Social-distancing markers are appearing around the world with thousand variations. They do more than just reminding us to keep ourselves distanced.
In central Paris, a series of blue-and-white wave-shaped marks painted the street and pavement. The metropolitan introduce these marks as a new initiative to encourage social distancing around schools.
Due to the COVID-19 pandemic, Paris city’s has to prepare Phase II, a period of partial lockdown-rule relaxation between May and July that included the re-opening of some schools. Hence, Paris-based creative agency Studio 5·5 has devised the markings on street in response to the call from Paris. Paris has now entered Phase III where all schools can be re-open and the wave-shaped signs have been expanded to another two schools.
These markings, symbols and signs signify the pandemic-changed world that not only works differently but now looks it too.

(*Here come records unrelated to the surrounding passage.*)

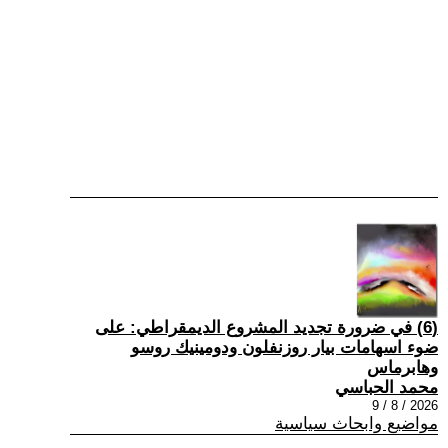
(6) في ضرورة تجديد المشروع الديمقراطي: على
ضوء اسهامات بيار روزنفلون ودومينيك روسو
وهابرماس
محمد الحباسي
2026 / 8 / 9
مواضيع وابحاث سياسية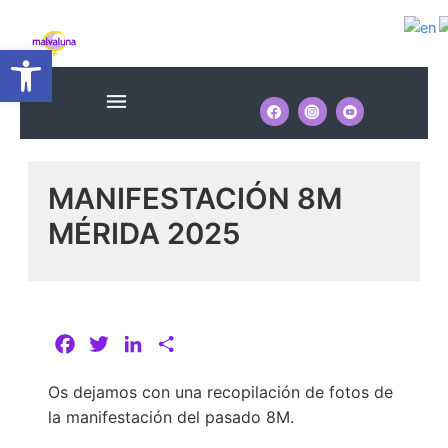
Ir
Navegación
al
Abrir barra de herramientas
de
contenido
entradas
Menú
MANIFESTACIÓN 8M
MÉRIDA 2025
F
T
L
C
a
w
i
o
Os dejamos con una recopilación de fotos de
c
i
n
m
la manifestación del pasado 8M.
e
t
k
p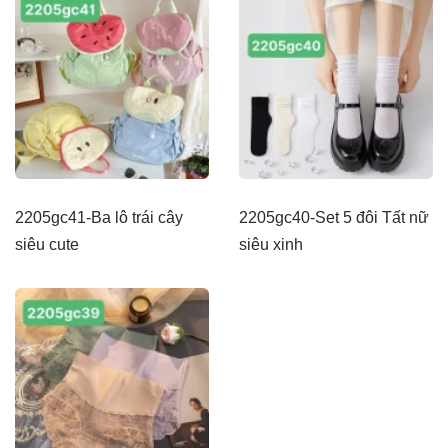
2205gc41-Ba lô trái cây
2205gc40-Set 5 đôi Tất nữ
siêu cute
siêu xinh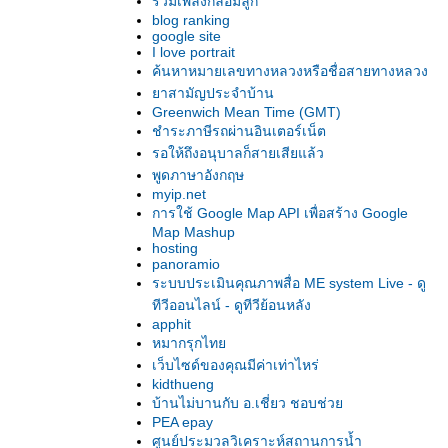
รวมเพลงกล่อมลูก
blog ranking
google site
I love portrait
ค้นหาหมายเลขทางหลวงหรือชื่อสายทางหลวง
าสามัญประจำบ้าน
Greenwich Mean Time (GMT)
ชำระภาษีรถผ่านอินเตอร์เน็ต
รอให้ถึงอนุบาลก็สายเสียแล้ว
พูดภาษาอังกฤษ
myip.net
การใช้ Google Map API เพื่อสร้าง Google
Map Mashup
hosting
panoramio
ระบบประเมินคุณภาพสื่อ ME system Live - ดู
ทีวีออนไลน์ - ดูทีวีย้อนหลัง
apphit
หมากรุกไท
เว็บไซด์ของคุณมีค่าเท่าไหร่
kidthueng
บ้านไม่บานกับ อ.เชี่ยว ชอบช่ว
PEA epay
ศูนย์ประมวลวิเคราะห์สถานการน้ำ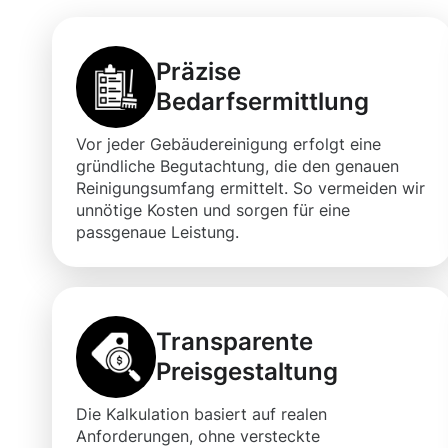
Präzise
Bedarfsermittlung
Vor jeder Gebäudereinigung erfolgt eine
gründliche Begutachtung, die den genauen
Reinigungsumfang ermittelt. So vermeiden wir
unnötige Kosten und sorgen für eine
passgenaue Leistung.
Transparente
Preisgestaltung
Die Kalkulation basiert auf realen
Anforderungen, ohne versteckte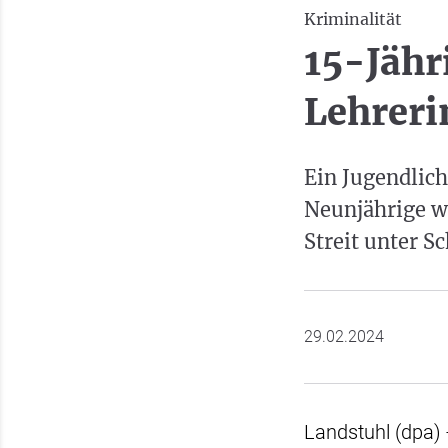
Kriminalität
15-Jähr
Lehreri
Ein Jugendlic
Neunjährige wi
Streit unter S
29.02.2024
Landstuhl (dpa) 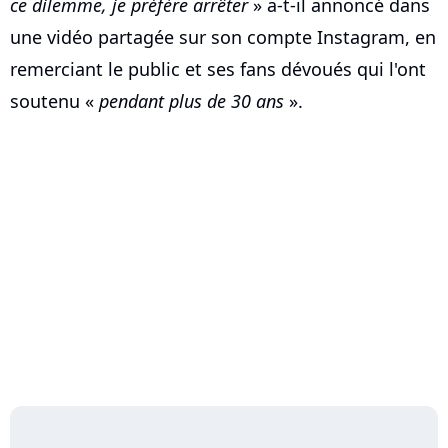
ce dilemme, je préfère arrêter
» a-t-il annoncé dans
une vidéo partagée sur son compte Instagram, en
remerciant le public et ses fans dévoués qui l'ont
soutenu «
pendant plus de 30 ans
».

Progressing in an organic way
The pandemics have shaped the cities we live in more than one time. Take an example, Venetians lockdown an entire island to quarantine infected patients in the 15th century. Besides, the city-state of Milan also erected an entire block for plague patients at that time. But for the first time, multiple cities are still inexperienced and concurrently adapting to the same challenge. Each country is doing it in various ways that reflect their values, cultures and priorities.
Harold Takooshian, a professor of urban psychology at Fordham University in New York City said that social distancing signs around the world have three wide categories:
- Government signs
- Organisational signs
- Citizen-created signs
Government signs include the wave-shaped marks in Paris, as were the white-painted squares in Vicchio Tuscany. However, most of the social distancing signs around the world are in the other two categories.
Introducing a new standard
As the pandemic going on, these improvised social distancing signs slowly progress into more standardized markers. For instance, each city marked their respective pedestrian crossings before the zebra crossing was introduced. Same goes to social distancing signs.
An ideal symbol is where it gets attention and triggers a natural response among viewers. People tend to ignore wordy signs, whereas simple signs with bright colours tend to stand out more.
Implementing “emotional component” can also make a marker more effective. For example, the Paris wave-shaped mark is playing on Paris citizen’s loyalty. However, social distancing signs that convey emotional messages may vary across countries.
Fullilove, who has researched the impact of 9/11 on New York City civil society, believes that local governments should collaborate with organizations to co-create signs that convey hope and possibility messages. That may bring massive effectiveness in pushing people to obey social distancing rules.